Saturday, January 28, 2012

Green Building Myths

We’ve all heard the arguments over sustainable building and renewable energy. Let’s take a look at three of them.

Sustainable building is too expensive.
There is nothing inherently expensive about sustainable building. At its simplest, sustainable building uses common sense design principles such as considering the sun and prevailing winds when deciding where to build or using design principles that provide shading or natural ventilation.

Green houses look funny.
Some of them do, but most green houses look like every other house on the block. If you want to build a dome or an underground house, go right ahead. However, many of green building concepts being “discovered” today have actually been around for a long time. Deep wrap around porches, dog trot style homes, and two story houses with windows at the top of the stairway are timeless designs in the south that embody “modern principles” such as shading, natural ventilation, and “chimney effects.” Northern homes have used enclosed entries for years. The “airlock” concept is nothing new. The only difference between many green homes and other homes is size of the utility bill!
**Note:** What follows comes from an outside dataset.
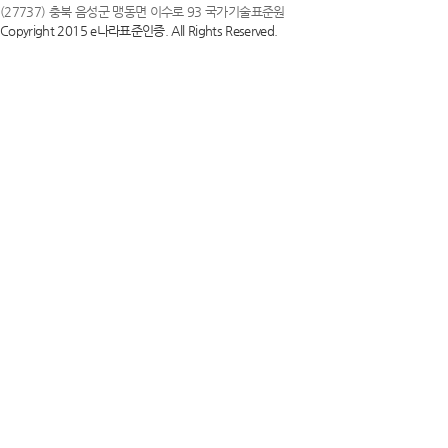
(27737) 충북 음성군 맹동면 이수로 93 국가기술표준원
Copyright 2015 e나라표준인증. All Rights Reserved.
Solar power, wind power, and rainwater collection is too expensive.
Yes. Those things do cost money. However, green building is not about finding ways for people to become miniature utility companies. In fact, before you even consider producing electricity or harvesting rainwater, you should figure out how to avoid wasting the electricity and water you already use. With that said, alternative power sources are becoming less expensive, and electricity from coal, oil, natural gas, and nuclear sources is becoming more expensive. Rain has been a water source for hundreds of years, and in some places as aquifers are pumped down, rain is more reliable than a well.